State Bond Bill Debated
Today we had two hours of floor discussion on SB 795, which will authorize approx $2 billion dollars in bonds over the next several years to subsidize capital projects at our state universities, parks and other facilities.
It is an enormous bill which dwarfs the size of the 2002 bond bills we passed for higher education and state parks. Both bonds were approved by the voters in '02 and the majority of projects are now constructed.
Today's discussion was about timing -- why take on such an ambitious spending program when our state economy is so weak and the current state budget is in deficit?
Precisely.
There are three reasons to go to bond this year ....
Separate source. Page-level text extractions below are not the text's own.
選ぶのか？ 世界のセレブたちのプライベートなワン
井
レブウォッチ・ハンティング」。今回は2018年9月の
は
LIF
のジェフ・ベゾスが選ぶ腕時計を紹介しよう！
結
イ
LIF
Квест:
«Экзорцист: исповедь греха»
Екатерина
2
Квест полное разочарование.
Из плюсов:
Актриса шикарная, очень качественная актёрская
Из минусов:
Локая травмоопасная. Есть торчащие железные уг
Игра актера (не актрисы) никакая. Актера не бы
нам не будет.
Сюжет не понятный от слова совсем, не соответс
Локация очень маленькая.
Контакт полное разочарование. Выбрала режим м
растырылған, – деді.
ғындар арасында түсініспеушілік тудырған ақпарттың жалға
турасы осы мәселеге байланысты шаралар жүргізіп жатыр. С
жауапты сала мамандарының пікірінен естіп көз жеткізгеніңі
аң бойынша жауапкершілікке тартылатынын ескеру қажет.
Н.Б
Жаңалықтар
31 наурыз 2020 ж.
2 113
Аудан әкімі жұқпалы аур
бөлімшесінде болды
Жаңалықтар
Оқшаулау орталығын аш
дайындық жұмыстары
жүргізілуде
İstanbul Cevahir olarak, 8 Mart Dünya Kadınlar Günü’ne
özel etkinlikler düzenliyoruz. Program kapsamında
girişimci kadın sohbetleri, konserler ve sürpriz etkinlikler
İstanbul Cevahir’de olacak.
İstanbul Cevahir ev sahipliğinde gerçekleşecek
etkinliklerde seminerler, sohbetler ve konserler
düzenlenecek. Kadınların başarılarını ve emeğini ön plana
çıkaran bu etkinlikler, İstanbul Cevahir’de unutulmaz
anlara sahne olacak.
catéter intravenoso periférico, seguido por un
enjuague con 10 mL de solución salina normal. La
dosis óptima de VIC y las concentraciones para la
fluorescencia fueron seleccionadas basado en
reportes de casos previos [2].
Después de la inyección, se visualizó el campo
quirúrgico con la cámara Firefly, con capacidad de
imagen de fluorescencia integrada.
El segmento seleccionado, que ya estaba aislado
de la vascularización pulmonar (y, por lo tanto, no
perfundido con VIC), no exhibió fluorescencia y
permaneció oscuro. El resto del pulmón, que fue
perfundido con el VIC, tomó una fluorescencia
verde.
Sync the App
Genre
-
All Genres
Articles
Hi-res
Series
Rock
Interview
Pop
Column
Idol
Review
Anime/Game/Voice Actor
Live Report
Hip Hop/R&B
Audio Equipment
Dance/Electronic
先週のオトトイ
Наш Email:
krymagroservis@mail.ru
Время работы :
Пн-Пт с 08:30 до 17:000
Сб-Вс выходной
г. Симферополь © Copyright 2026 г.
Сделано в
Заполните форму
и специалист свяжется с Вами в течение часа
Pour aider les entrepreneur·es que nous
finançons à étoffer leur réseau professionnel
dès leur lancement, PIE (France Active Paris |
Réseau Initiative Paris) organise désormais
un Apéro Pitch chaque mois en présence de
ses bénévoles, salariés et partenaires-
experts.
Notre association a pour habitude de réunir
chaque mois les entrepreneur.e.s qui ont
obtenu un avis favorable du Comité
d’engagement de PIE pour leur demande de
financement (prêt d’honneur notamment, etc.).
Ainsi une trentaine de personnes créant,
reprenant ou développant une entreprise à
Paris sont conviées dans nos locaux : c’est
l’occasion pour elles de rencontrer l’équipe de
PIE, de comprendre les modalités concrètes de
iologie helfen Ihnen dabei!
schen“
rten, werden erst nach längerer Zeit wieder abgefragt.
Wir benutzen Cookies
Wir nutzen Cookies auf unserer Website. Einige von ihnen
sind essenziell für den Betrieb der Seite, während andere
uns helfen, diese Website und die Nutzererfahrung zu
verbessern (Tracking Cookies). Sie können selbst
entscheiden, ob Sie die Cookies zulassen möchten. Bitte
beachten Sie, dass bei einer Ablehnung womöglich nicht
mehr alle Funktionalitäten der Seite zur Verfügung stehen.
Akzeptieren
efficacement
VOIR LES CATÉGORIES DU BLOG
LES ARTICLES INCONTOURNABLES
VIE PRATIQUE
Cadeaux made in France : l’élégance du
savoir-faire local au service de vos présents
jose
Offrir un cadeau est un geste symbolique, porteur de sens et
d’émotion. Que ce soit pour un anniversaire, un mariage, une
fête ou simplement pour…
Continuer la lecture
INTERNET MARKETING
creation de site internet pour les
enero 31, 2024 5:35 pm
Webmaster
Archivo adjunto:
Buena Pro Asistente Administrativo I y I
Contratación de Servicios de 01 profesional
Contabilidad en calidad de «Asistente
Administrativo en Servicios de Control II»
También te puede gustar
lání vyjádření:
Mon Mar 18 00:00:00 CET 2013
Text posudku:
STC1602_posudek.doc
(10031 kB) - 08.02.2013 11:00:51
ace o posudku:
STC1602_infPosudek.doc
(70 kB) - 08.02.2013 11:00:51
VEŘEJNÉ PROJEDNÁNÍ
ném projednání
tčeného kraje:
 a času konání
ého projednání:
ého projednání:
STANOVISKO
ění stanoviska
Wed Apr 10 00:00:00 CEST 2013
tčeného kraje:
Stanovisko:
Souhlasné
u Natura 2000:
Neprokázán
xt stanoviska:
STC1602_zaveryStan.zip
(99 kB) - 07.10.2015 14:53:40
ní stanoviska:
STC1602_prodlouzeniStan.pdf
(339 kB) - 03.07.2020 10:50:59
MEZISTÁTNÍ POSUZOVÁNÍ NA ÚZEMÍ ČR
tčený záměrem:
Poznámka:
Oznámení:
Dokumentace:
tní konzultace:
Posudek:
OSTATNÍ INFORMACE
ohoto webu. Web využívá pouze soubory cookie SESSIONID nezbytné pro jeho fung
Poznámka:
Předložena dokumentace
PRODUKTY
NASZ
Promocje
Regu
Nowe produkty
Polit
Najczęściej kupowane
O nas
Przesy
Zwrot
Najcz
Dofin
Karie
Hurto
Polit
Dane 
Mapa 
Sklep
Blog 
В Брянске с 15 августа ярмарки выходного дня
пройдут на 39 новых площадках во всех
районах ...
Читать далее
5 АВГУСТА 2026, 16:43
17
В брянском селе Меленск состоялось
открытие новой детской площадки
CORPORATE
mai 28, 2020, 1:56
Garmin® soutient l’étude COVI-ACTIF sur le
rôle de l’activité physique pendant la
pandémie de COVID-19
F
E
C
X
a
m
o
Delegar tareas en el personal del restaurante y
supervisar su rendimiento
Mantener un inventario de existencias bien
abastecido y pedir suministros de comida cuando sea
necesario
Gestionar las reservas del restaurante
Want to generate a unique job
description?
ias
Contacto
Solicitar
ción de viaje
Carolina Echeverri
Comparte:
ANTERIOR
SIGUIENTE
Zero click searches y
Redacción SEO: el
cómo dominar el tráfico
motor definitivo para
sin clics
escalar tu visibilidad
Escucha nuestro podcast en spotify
1. Interest rates are at an all-time low
2. Construction costs are cheap compared to recent years
3. Our state economy badly needs a stimulus.
When times are flush, you can pay for capital projects in cash. In fact, you should. That's the traditional "pay as you go" philosophy of Virginia.
However, when the cash is not on hand, it makes sense to approve a bond. We can use our excellent "AAA" credit rating which gives us access to cash at low cost. Plus we can use the lull in the construction market to find builders at a cost well below market. Finally, hiring these local construction firms will pump money into our economy.
This is not an invitation to waste money. The bonds will be paid off with real dollars, which are paid by future taxpayers. So each procurement dollar saved now is a tax dollar saved later.
But these projects need to be built regardless. Far better to do them now, rather than waiting until the business climate improves and costs go up again.





Chap,
Curiosity leads me to ask - how much is generally appropriated for road improvements and such? If they are looking to spend $2B for parks and such, how much is in the budget for road upkeep, and transportation improvements (light rail?) - and in particular for NOVA? I assume we would need to float bonds for that too - any info on how much that will be?
Thanks
Chas: thanks for email. Typically transportation improvements are paid for by cash out of the Transportation Trust Fund. There have been bond issuances on occasion (I believe the 2007 Transpo Act authorized one), but historically we have followed Harry Byrd's admonition of "pay as you go." Nowadays, more and more projects are public-private partnerships so the bonding is being done privately. Meanwhile, the state cash is going into maintenance and upkeep.
State buildings, esp university buildings, do not themselves generate revenue to pay off capital costs (tuition goes to operating costs). That's why the state is largely if not exclusively responsibile for these costs which are often paid by bonded debt.